Means-Ends Analysis
Scientists studying neural connections. Programmers writing codes for machine brain. Vector illustration for artificial intelligence, machine learning, data science concepts

Means-Ends Analysis

  • Allows both backward and forward searching.
  • This means we could solve major parts of a problem first and then return to smaller problems when assembling the final solution.
  • GPS was the first AI program to exploit means-ends analysis.
  • STRIPS (A robot Planner) is an advanced problem solver that incorporates means-ends analysis and other techniques.
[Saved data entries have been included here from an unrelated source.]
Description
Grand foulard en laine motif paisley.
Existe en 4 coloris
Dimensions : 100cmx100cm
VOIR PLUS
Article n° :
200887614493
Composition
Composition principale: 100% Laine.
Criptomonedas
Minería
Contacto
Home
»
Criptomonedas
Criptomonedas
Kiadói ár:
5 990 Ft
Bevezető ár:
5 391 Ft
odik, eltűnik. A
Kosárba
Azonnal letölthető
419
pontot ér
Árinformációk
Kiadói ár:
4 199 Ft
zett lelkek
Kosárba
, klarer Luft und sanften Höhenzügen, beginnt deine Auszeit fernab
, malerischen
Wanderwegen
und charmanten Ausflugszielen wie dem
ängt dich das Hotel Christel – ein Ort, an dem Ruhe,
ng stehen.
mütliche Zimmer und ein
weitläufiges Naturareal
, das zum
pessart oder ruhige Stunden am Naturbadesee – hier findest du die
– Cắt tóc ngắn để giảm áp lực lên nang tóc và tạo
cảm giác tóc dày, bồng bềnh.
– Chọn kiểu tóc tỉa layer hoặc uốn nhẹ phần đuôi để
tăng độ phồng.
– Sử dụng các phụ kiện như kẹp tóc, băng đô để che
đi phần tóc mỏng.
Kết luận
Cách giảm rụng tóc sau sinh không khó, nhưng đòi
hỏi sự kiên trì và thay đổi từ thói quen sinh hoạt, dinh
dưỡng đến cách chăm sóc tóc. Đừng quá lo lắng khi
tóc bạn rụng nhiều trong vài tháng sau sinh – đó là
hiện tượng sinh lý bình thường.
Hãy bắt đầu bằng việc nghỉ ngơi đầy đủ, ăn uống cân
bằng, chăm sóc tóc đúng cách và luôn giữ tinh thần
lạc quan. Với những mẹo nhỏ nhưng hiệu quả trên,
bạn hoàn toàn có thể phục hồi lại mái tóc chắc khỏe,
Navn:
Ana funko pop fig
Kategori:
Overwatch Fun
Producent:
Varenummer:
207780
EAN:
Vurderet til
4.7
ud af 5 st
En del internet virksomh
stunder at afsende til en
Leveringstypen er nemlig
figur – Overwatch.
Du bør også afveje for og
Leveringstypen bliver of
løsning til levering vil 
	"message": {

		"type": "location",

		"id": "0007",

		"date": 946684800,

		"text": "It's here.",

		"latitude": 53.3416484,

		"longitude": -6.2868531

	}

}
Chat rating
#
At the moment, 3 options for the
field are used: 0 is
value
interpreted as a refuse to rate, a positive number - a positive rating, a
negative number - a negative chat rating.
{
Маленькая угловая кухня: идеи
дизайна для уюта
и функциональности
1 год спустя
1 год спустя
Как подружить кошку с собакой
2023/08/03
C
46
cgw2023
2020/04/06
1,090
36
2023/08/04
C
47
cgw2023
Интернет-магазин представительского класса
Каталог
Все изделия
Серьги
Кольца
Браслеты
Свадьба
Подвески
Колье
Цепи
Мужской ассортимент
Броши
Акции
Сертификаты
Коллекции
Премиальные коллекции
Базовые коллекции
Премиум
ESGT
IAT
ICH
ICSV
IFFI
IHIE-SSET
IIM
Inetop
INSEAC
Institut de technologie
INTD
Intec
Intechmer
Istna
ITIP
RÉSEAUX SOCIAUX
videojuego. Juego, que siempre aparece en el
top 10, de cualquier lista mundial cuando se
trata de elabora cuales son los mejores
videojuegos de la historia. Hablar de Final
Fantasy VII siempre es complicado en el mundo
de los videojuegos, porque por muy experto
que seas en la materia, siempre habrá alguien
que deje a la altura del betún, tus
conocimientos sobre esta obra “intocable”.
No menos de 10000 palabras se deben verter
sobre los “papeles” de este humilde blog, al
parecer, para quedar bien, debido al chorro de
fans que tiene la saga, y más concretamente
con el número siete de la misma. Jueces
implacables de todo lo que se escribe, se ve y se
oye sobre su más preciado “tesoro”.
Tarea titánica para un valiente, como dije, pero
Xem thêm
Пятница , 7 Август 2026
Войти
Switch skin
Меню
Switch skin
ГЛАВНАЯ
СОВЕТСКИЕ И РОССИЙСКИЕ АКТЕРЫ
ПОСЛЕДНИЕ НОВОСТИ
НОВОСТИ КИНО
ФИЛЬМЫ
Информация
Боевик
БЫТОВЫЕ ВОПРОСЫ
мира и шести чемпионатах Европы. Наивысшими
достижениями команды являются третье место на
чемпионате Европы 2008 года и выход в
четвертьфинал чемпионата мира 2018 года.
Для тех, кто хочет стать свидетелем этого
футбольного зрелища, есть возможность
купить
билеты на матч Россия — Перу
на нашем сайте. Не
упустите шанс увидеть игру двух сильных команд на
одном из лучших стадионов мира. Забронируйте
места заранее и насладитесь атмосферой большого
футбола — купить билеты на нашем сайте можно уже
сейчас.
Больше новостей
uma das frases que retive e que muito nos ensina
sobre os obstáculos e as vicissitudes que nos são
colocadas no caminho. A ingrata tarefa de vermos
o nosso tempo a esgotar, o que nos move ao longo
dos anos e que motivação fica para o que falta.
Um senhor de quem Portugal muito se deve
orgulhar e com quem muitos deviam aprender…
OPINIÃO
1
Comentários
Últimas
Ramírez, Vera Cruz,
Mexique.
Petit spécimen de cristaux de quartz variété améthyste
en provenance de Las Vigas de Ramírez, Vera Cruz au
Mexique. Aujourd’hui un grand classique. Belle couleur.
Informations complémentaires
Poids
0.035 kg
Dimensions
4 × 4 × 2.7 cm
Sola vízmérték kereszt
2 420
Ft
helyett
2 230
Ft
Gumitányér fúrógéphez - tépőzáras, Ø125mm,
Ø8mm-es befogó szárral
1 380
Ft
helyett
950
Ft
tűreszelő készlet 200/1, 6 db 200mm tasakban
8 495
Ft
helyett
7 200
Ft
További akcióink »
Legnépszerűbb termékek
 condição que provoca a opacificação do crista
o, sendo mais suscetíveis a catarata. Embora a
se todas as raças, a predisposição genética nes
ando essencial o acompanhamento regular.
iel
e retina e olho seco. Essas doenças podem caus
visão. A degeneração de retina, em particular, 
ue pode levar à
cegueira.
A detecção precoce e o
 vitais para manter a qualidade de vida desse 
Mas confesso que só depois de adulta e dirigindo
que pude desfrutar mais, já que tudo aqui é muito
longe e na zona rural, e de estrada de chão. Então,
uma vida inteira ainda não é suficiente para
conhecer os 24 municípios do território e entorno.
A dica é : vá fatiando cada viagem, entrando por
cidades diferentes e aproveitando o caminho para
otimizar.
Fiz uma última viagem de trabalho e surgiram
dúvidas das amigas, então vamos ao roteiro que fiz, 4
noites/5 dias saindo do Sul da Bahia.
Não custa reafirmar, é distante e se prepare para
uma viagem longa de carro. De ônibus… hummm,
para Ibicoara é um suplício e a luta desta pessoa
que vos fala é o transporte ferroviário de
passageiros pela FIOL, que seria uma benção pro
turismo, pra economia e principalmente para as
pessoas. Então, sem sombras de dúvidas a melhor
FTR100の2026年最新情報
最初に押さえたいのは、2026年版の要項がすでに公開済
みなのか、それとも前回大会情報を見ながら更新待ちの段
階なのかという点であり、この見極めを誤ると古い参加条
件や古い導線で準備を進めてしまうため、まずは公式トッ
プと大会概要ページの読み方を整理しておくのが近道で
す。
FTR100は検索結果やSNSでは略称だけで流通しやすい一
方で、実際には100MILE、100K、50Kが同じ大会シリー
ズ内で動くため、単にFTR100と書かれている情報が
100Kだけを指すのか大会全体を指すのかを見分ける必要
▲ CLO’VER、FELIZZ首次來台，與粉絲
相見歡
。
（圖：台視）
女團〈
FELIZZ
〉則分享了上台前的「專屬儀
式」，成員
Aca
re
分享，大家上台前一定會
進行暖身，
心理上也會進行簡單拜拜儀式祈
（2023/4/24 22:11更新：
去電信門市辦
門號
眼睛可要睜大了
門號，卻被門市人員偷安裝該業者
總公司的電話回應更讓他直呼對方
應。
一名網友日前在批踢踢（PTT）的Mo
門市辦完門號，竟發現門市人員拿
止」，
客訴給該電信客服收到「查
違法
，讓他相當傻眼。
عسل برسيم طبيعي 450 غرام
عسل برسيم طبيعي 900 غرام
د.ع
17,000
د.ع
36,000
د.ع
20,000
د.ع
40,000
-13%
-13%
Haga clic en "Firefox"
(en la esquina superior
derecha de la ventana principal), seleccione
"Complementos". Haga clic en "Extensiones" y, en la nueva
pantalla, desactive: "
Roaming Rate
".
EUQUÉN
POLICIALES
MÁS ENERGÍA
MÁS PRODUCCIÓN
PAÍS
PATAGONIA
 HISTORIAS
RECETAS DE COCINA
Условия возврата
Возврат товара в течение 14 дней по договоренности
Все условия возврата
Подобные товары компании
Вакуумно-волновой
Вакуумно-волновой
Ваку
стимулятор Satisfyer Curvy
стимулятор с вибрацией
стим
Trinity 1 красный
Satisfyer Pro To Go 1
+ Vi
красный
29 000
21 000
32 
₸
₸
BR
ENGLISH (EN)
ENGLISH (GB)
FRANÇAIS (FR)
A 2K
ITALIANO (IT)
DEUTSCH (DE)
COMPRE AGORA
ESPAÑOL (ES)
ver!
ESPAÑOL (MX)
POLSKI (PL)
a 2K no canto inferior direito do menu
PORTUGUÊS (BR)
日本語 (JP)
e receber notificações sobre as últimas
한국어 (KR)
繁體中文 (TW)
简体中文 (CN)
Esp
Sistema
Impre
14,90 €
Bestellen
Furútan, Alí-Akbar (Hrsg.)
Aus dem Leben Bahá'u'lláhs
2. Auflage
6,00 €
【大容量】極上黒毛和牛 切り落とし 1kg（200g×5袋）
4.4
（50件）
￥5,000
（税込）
Very loosely the means-ends analysis algorithm is:

  1. Until the goal is reached or no more procedures are available:
    • Describe the current state, the goal state and the differences between the two.
    • Use the difference the describe a procedure that will hopefully get nearer to goal.
    • Use the procedure and update current state.
  2. If goal is reached then success otherwise fail.

Constraint Satisfaction

  • The general problem is to find a solution that satisfies a set of constraints.
  • heuristics used not to estimate the distance to the goal but to decide what node to expand nest.
  • Examples of this technique are design problem, labelling graphs, robot path planning and cryptarithmetic puzzles (see last year).

Algorithm:

  1. Propagate available constraints:
    • Open all objects that must be assigned values in a complete solution.
    • Repeat until inconsistency or all objects assigned valid valid values:
      • select an object and strengthen as much as possible the set of constraints that apply to object.
      • If set of constraints different from previous set then open all objects that share any of these constraints.
      • remove selected object.
  2. If union of constraints discovered above defines a solution return solution.
  3. If union of constraints discovered above defines a contradiction return failure
  4. Make a guess in order to proceed. Repeat until a solution is found or all possible solutions exhausted:
  1. select an object with a no assigned value and try to strengthen its constraints.
  2. recursively invoke constraint satisfaction with the current set of constraints plus the selected strengthening constraint.